The Tunisians will be sent home in accordance with a new government pledge to repatriate all illegal immigrants who arrive on the shores of the southern Italian island in a bid to stem the flow of migrants from the north African coast.
Three judges are in the process of validating the expulsion orders, which, once approved, must be carried out within 60 days.
Officials estimate there are currently 1,000 Tunisians at the southern Italian island's overcrowded migrant centre (CPA), but the identification process has yet to be completed for around half of them.
The interior ministry has meanwhile announced that the CPA will temporarily function as an identification and expulsion centre (CIE) for legal reasons, since immigrants cannot be served with expulsion papers at CPAs.

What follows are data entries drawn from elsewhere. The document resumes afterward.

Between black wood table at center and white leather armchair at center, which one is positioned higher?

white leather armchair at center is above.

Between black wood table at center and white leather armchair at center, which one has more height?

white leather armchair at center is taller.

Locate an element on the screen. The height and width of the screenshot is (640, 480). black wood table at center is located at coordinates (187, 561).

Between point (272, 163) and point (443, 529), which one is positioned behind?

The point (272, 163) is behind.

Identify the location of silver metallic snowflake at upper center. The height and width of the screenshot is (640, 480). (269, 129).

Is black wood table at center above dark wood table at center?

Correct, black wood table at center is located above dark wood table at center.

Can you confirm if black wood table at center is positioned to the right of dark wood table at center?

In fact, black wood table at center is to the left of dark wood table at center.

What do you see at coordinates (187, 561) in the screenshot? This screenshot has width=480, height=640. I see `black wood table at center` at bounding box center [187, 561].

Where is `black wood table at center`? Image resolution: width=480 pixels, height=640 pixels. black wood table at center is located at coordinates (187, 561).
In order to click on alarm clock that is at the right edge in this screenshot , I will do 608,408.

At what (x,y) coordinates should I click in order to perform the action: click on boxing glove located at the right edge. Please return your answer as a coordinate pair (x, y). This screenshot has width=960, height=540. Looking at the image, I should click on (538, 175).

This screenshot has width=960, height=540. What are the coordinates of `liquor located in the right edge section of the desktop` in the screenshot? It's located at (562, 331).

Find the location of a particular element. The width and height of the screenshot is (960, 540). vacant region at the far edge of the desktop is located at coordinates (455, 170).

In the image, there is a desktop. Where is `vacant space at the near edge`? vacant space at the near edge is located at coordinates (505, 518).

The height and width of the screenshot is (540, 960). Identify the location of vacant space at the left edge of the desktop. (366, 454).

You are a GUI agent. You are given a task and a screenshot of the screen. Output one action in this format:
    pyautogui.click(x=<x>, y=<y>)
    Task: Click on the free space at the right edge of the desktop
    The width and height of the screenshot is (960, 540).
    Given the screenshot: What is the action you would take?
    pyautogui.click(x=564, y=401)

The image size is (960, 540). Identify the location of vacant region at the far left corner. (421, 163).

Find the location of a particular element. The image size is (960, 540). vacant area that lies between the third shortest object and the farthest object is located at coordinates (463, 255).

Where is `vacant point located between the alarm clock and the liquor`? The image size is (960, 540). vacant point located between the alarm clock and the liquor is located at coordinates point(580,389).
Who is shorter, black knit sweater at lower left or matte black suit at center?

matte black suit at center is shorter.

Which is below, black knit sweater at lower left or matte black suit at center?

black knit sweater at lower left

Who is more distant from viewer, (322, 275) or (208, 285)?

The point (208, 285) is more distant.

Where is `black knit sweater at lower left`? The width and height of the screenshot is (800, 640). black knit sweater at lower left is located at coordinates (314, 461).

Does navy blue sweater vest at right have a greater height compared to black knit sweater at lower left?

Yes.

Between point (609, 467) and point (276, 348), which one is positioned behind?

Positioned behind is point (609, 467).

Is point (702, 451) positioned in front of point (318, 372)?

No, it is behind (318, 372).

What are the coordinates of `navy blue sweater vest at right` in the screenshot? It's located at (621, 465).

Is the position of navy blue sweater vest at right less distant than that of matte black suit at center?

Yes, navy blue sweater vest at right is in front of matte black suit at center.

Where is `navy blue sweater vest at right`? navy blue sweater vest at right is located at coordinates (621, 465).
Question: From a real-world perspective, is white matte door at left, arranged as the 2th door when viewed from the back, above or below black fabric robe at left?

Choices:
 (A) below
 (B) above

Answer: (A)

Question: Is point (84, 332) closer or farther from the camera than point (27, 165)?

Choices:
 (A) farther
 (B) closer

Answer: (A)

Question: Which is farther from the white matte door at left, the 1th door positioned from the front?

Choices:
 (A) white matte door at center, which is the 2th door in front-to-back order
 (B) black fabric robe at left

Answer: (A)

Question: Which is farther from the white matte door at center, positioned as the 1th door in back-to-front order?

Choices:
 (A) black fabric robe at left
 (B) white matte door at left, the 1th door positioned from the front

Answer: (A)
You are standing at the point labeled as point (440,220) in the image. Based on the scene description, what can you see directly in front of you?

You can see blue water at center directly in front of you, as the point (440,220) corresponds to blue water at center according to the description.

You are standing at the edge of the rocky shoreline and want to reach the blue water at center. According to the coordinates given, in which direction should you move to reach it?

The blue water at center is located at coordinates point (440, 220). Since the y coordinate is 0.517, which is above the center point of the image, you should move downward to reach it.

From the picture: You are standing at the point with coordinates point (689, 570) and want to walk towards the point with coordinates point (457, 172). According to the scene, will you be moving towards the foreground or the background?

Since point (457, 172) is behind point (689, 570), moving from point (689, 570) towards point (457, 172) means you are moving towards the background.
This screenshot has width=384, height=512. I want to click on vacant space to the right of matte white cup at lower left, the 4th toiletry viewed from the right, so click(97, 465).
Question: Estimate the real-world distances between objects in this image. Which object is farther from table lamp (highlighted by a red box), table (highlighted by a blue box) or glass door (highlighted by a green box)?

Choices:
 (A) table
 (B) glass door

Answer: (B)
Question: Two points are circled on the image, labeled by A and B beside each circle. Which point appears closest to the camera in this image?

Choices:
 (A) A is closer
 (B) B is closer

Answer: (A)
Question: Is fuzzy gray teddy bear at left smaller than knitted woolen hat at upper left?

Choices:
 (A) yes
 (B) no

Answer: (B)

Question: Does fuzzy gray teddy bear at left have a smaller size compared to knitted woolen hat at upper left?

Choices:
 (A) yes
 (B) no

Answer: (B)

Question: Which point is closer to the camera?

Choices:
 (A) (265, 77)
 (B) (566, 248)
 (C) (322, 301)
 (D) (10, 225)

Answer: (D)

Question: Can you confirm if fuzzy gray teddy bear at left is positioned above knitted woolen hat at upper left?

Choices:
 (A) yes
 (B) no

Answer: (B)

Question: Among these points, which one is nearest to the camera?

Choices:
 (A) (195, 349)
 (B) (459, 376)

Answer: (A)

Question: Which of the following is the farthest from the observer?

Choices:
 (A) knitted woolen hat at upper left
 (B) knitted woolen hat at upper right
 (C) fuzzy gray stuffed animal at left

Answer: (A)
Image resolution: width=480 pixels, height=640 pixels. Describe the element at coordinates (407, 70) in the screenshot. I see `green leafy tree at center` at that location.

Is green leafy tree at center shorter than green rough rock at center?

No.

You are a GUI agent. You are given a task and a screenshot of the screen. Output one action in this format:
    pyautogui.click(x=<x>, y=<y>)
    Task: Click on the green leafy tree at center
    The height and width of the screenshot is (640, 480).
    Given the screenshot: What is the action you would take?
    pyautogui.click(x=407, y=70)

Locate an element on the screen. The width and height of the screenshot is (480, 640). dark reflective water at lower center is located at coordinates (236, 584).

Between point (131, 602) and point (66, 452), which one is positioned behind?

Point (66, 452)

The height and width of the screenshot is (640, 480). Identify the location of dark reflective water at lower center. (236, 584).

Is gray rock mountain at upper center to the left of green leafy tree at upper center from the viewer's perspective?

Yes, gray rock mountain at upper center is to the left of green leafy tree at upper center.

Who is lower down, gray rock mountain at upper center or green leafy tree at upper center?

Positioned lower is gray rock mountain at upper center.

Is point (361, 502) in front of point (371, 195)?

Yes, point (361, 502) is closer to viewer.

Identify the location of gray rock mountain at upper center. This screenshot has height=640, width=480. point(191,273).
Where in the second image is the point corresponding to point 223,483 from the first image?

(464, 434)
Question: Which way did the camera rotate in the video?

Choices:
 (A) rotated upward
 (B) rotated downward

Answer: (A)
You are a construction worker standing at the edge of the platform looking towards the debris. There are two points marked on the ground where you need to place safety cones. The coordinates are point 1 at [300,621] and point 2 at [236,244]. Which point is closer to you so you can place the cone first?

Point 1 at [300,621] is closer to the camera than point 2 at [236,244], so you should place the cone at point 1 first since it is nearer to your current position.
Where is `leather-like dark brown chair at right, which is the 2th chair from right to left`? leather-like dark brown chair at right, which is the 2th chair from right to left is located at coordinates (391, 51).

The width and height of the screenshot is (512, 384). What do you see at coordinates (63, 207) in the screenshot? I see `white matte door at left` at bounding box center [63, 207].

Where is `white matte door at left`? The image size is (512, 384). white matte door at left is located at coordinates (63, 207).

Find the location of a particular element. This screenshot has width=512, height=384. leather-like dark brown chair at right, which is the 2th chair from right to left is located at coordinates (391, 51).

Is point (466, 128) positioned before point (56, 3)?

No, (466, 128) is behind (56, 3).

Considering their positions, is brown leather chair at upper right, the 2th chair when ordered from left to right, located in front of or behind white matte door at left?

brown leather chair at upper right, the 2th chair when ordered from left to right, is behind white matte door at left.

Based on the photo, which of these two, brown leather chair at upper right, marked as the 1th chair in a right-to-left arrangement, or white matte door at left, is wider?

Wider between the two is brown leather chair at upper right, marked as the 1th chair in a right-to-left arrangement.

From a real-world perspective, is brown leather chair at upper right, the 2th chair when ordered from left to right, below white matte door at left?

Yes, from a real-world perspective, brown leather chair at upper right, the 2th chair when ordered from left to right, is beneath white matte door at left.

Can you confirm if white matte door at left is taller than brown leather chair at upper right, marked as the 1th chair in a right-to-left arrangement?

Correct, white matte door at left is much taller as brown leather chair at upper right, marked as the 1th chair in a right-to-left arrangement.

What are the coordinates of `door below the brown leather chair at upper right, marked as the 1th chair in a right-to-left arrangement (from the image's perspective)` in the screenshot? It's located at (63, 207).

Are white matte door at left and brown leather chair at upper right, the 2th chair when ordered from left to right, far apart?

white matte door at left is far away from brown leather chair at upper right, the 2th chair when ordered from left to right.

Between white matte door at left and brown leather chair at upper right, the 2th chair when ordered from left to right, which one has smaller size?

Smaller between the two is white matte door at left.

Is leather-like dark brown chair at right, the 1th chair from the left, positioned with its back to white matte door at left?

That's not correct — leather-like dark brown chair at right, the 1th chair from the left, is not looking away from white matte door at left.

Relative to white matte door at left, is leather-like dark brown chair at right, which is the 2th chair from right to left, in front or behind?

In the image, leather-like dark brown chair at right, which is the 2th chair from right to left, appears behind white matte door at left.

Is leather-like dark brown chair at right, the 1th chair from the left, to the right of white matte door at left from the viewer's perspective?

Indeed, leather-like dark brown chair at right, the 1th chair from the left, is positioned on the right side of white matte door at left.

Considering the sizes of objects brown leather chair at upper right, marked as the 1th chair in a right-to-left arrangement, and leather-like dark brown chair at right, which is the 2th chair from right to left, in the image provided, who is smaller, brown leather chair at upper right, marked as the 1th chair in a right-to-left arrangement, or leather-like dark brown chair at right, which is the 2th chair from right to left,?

A former naval base in an isolated area of the island, previously earmarked for the new CIE, will instead function as a CPA.
Lampedusa Mayor Bernardino De Rubeis and the island's residents have been protesting the creation of a CIE on the island, which they say will damage tourism and turn it into ''a Mediterranean Alcatraz''.
De Rubeis on Thursday expressed concerns over the use of the naval base, which he says is not sufficiently equipped with drainage systems and could end up polluting the nearby beach.
Last week the United Nations refugee agency UNHCR slammed Italy over chronic overcrowding at the 850-bed CPA, which at one point held more than 1,800 immigrants.
There are now around 1,150 people at the centre, after most recognised asylum seekers were transferred to a centre on the mainland and 140 immigrants (including 96 asylum seekers) were moved to the naval base.
According to United Nations Refugee Agency figures, some 36,000 people landed on Italian coasts last year - a 75% increase compared to 2007 figures.
The statistics reveal that Italy took more than half of the 67,000 immigrants who arrived by sea in Europe as a whole.
The majority of Italy's illegal immigrants - around 31,000 - arrived on the island of Lampedusa, which is closer to the north African coast than the Italian mainland.